Supplied material:
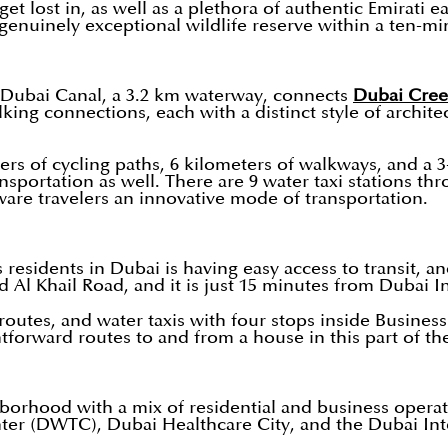
 lost in, as well as a plethora of authentic Emirati ea
 genuinely exceptional wildlife reserve within a ten-min
ed Dubai Canal, a 3.2 km waterway, connects
Dubai Cre
king connections, each with a distinct style of archite
eters of cycling paths, 6 kilometers of walkways, and a
nsportation as well. There are 9 water taxi stations th
aware travelers an innovative mode of transportation.
s residents in Dubai is having easy access to transit, 
 Al Khail Road, and it is just 15 minutes from Dubai I
 routes, and water taxis with four stops inside Busines
htforward routes to and from a house in this part of the
orhood with a mix of residential and business operati
ter (DWTC), Dubai Healthcare City, and the Dubai Inte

Directions:
Write only the number of lines in the listing that hold the word "from".

Result of the exercise:
2